B Cell and Antibody Response to Seasonal Influenza Vaccines in Younger and Older Adults

Influenza Clinical Trial

Official title:

B Cell and Antibody Response to Seasonal Influenza Vaccines in Younger and Older Adults

Clinical Trial Details — Status: Recruiting

Administrative data

• NCT number: NCT04101838
• Other study ID #: IRB-300003914
• Status: Recruiting
• Phase: Phase 4
• Start date: April 1, 2021
• Est. completion date: May 2025

Study information

• Verified date: June 2023
• Source: University of Alabama at Birmingham
• Contact: James J Kobie, PhD
• Phone: 205-975-2760
• Email: jjkobie[@]uabmc.edu
• Is FDA regulated: No
• Study type: Interventional

Clinical Trial Summary

This study will examine how various FDA-approved seasonal influenza vaccine types, used in a manner consistent with their approved use, impact the characteristics of influenza specific antibodies in humans, and how these responses differ based on age and prior immunization history.

Description:

This study is particularly focused on studying antibodies, a protein in blood that react with foreign substances (such as bacteria and viruses) to help eliminate them. This study will examine antibodies and the cells that they are produced by, B cells that develop in response to the influenza vaccine.

The majority of antibodies that develop following seasonal influenza vaccine are highly specific for particular influenza strain that comprises the influenza vaccine, necessitating the annual reformulation of the influenza vaccine to match strains expected to be in circulation for the upcoming season. This is problematic, and strategies to develop an influenza vaccine that can promote the robust and persistent development of antibodies that are effective against a wide range of influenza strains are needed. One potential strategy is to promote antibody responses targeting the neuraminidase (NA) protein of influenza. NA is more highly conserved across influenza viruses as compared to the hemagglutinin (HA) protein which is the major component of the influenza vaccine. Thus understanding how differences in seasonal influenza vaccines may influence the quality and breadth of HA and NA specific antibodies is of importance in the development of more effective influenza vaccines.
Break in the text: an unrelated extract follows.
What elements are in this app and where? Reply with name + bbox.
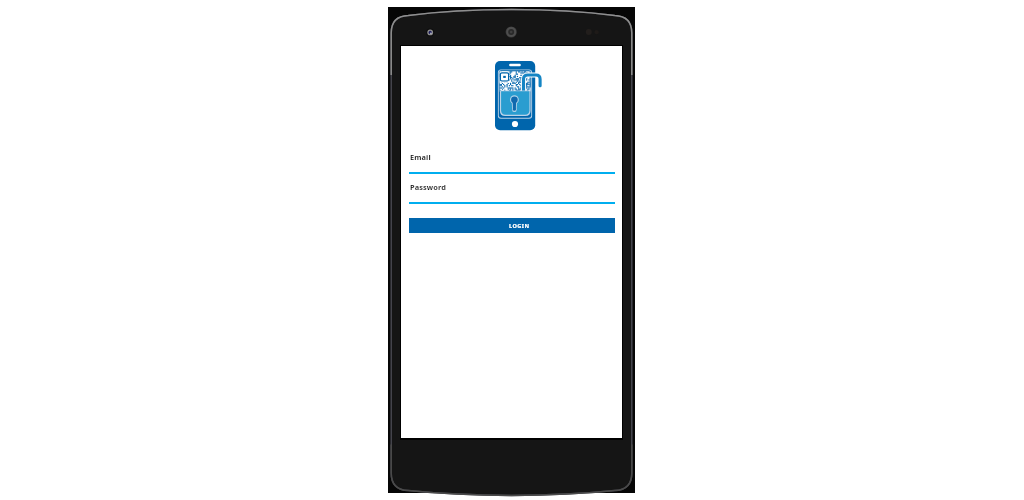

There are several FDA-approved seasonal inactivated influenza vaccines (IIVs) and it remains unknown the extent to which they may induce HA and NA-specific B cells and antibodies, and particularly those that may have broad protective activity against influenza. Differences in the various seasonal IIVs, such as how they were produced, their dose, and the immune stimulating components (adjuvant) they contain may influence the HA and NA-specific response. The two major types of seasonal IIV approved for adults are IIV that is comprised of inactivated influenza virus that was grown in chicken eggs (e.g. Sanofi Fluzone, IIV), and the other comprised of inactivated influenza virus that was grown in cell culture (e.g. Seqirus Flucelvax, cc-IIV). Additionally, for adults 65 years and older, High Dose Fluzone (HD-IIV3), and Sequris Fluad IIV, which includes an adjuvant (a-IIV3). This study will evaluate the relative induction of HA and NA-specific antibodies and B cells from adults immunized with these various seasonal influenza vaccines, and how these responses may change after each year, and differ in older adults who may have a different past exposure history to influenza compared to younger adults. The seasonal influenza vaccines will be given as standard of care, in populations they are approved for, and administered in approved dose and route.

Recruitment information / eligibility

• Status: Recruiting
• Enrollment: 50
• Est. completion date: May 2025
• Est. primary completion date: May 2024
• Accepts healthy volunteers: Accepts Healthy Volunteers
• Gender: All
• Age group: 18 Years to 80 Years

Eligibility

Inclusion Criteria:

• Participation in ancillary clinical research study

• Able to give informed consent

• Age 18-50 years old for Arm 1 and Arm 2

• Age 65-80 years old for Arm 3, Arm 4, and Arm 5

• Weight of at least 110 lbs as determined by self-reporting

Exclusion Criteria:

• Inability to give informed consent

• Refusal or inability to have blood drawn or participate in study procedures

• Previous adverse reaction to influenza vaccine or medical history contraindicated for receiving influenza vaccine, including but not limited to:

1. History of Guillain-Barre Syndrome

2. History of egg allergy

3. History of gelatin allergy

4. History of moderate to severe illness with or without fever within 6 weeks of receipt of influenza vaccine

• Previous receipt of influenza vaccine outside of study within current season

• Bleeding disorder diagnosed by a doctor (eg, factor deficiency, coagulopathy, or platelet disorder requiring special precautions)

• Participant has any medical, psychiatric, or social condition, or occupational or other responsibility that, in the judgement of the investigator would interfere with, or serve as a contraindication to the planned procedure(s).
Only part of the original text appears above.